Running it on a HPC
The heavy-lifting in terms of parallelization is done by MonteCarloProblem
/solve
from DifferentialEquations, however we have to make most parts of the setup known to all processes with @everywhere
and have a submit script.
Below, you will find an example of a script running a Kuramoto network and saving the results. Typically, (due to memory constraints) I would recommend to only solve the DEMCBBProblem
on the HPC, then save the solutions and do the remaining calculations (distance matrix and clustering) on your own PC.
For saving and loading data, I used JLD2
. It needs all functions and variables in scope while loading objects that were used during the computation of the object. That's why I work with only one script that is used on both the remote and local, depending on whether the variable cluster
is true
or false
.
Julia Script (hpc_example.jl)
The Julia script is similar to the examples shown in the other guides in this documentation. Running Julia code in parallel on a HPC needs the ClusterManagers
package to add the processes that are allocated by the regular Slurm script. If you are running this in parallel without a batch system, change addprocs(ClusterManagers(...))
to addprocs(...)
.
- For usage on the HPC set
cluster=true
- For usage on your PC (to evaluate the results) set
cluster=false
The script needs to be called with an command line argument that specifies the amount of processes that should be initiated, e.g.
$ julia hpc_example.jl 4
for starting it with 4 processes. In the SLURM script this is done with the environment variable SLURM_NTASKS
.
DISCLAIMER: In theory, not all of these @everywhere
-commands should be needed, but somehow it was not working for me without them. The scripts below are tested on a HPC running SLURM for resource allocation.
cluster = true
using Distributed
if cluster
using ClusterManagers
N_tasks = parse(Int, ARGS[1])
N_worker = N_tasks
addprocs(SlurmManager(N_worker))
else
using Plots
end
using JLD2, FileIO, Clustering, StatsBase, Parameters
@everywhere begin
using LightGraphs
using DifferentialEquations
using Distributions
using MCBB
N = 40
K = 0.5
nd = Normal(0.5, 0.1) # distribution for eigenfrequencies # mean = 0.5Hz, std = 0.1Hz
w_i_par = rand(nd,N)
net = erdos_renyi(N, 0.2)
A = adjacency_matrix(net)
ic = zeros(N)
ic_dist = Uniform(-pi,pi)
kdist = Uniform(0,8)
ic_ranges = ()->rand(ic_dist)
N_ics = 10000
K_range = ()->rand(kdist)
pars = kuramoto_network_parameters(K, w_i_par, N, A)

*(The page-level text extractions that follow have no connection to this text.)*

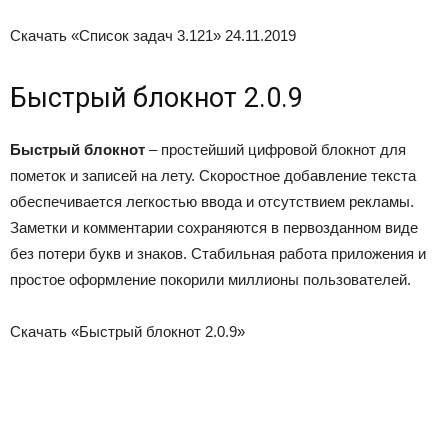
Скачать «Список задач 3.121»
24.11.2019
Быстрый блокнот 2.0.9
Быстрый блокнот
– простейший цифровой блокнот для
пометок и записей на лету. Скоростное добавление текста
обеспечивается легкостью ввода и отсутствием рекламы.
Заметки и комментарии сохраняются в первозданном виде
без потери букв и знаков. Стабильная работа приложения и
простое оформление покорили миллионы пользователей.
Скачать «Быстрый блокнот 2.0.9»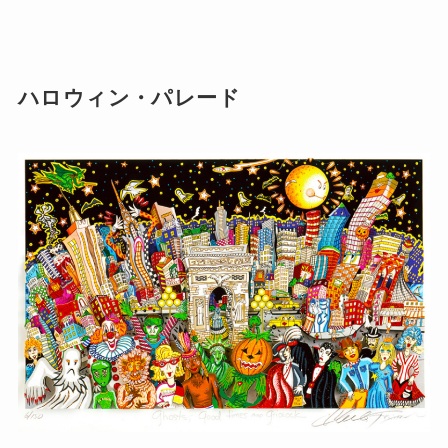
ハロウィン・パレード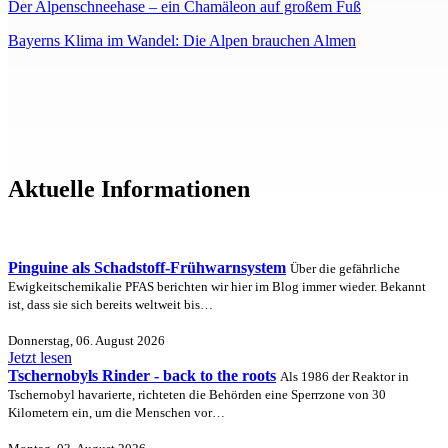
Der Alpenschneehase – ein Chamäleon auf großem Fuß
Bayerns Klima im Wandel: Die Alpen brauchen Almen
Aktuelle Informationen
Pinguine als Schadstoff-Frühwarnsystem
Über die gefährliche
Ewigkeitschemikalie PFAS berichten wir hier im Blog immer wieder. Bekannt
ist, dass sie sich bereits weltweit bis…
Donnerstag, 06. August 2026
Jetzt lesen
Tschernobyls Rinder - back to the roots
Als 1986 der Reaktor in
Tschernobyl havarierte, richteten die Behörden eine Sperrzone von 30
Kilometern ein, um die Menschen vor…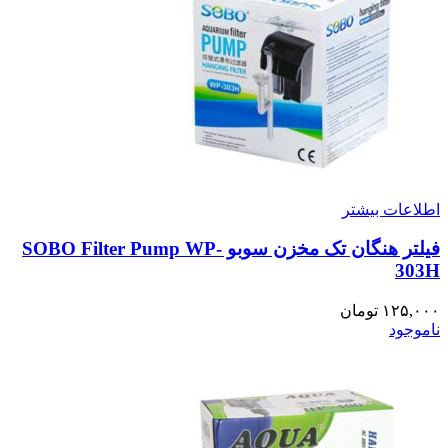
اطلاعات بیشتر
فیلتر هنگان تک مخزن سوبو SOBO Filter Pump WP-
303H
۱۲۵,۰۰۰
تومان
ناموجود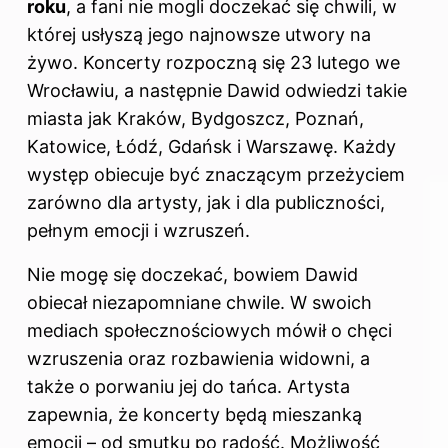
roku
, a fani nie mogli doczekać się chwili, w
której usłyszą jego najnowsze utwory na
żywo. Koncerty rozpoczną się 23 lutego we
Wrocławiu, a następnie Dawid odwiedzi takie
miasta jak Kraków, Bydgoszcz, Poznań,
Katowice, Łódź, Gdańsk i Warszawę. Każdy
występ obiecuje być znaczącym przeżyciem
zarówno dla artysty, jak i dla publiczności,
pełnym emocji i wzruszeń.
Nie mogę się doczekać, bowiem Dawid
obiecał niezapomniane chwile. W swoich
mediach społecznościowych mówił o chęci
wzruszenia oraz rozbawienia widowni, a
także o porwaniu jej do tańca. Artysta
zapewnia, że koncerty będą mieszanką
emocji – od smutku po radość. Możliwość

rp = ODEProblem(kuramoto_network, ic, (0.,2000.), pars)
tail_frac = 0.9
end
@everywhere function eval_ode_run_kuramoto(sol, i)
(N_dim, __) = size(sol)
state_filter = collect(1:N)
eval_funcs = [empirical_1D_KL_divergence_hist]
global_eval_funcs = []
eval_ode_run(sol, i, state_filter, eval_funcs, global_eval_funcs, cyclic_setback=true)
end
if cluster
ko_mcp = DEMCBBProblem(rp, ic_ranges, N_ics, pars, (:K, K_range), eval_ode_run_kuramoto, tail_frac)
kosol = solve(ko_mcp)
@save "kuramoto_sol.jld2" kosol ko_mcp
else
@load "kuramoto_sol.jld2" kosol ko_mcp
D = @time distance_matrix(kosol, parameter(ko_mcp), [1,0.75,0.5,1]);
k = 4
db_eps = median((KNN_dist_relative(D)))
db_res = dbscan(D,db_eps,k)
cluster_members = cluster_membership(ko_mcp,db_res,0.2,0.05);
plot(cluster_members)
savefig("kura-membership")
end
Slurm Script
#!/bin/bash
#SBATCH --qos=short
#SBATCH --job-name=MCBB-test
#SBATCH --account=YOURACCOUNT
#SBATCH --output=MCBB-test-%j-%N.out
#SBATCH --error=MCBB-test-%j-%N.err
#SBATCH --nodes=4
#SBATCH --ntasks-per-node=8
#SBATCH --workdir=YOUR/WORK/DIR
#SBATCH --mail-type=END
#SBATCH --mail-user=YOUR@MAIL.ADDRESS
echo "------------------------------------------------------------"
echo "SLURM JOB ID: $SLURM_JOBID"
echo "$SLURM_NTASKS tasks"
echo "------------------------------------------------------------"
module load julia/1.0.2
module load hpc/2015
julia /path/to/the/script/hpc_example.jl $SLURM_NTASKS
The module load ...
commands are for loading julia
on the HPC that I use, there might be different kind of setups for your HPC.
Various Tips & Tricks
- At least on some HPCs such a script can fail after any julia library updates when the packages are not precompiled yet. Just run the script again or force a precompilation from an interactive session.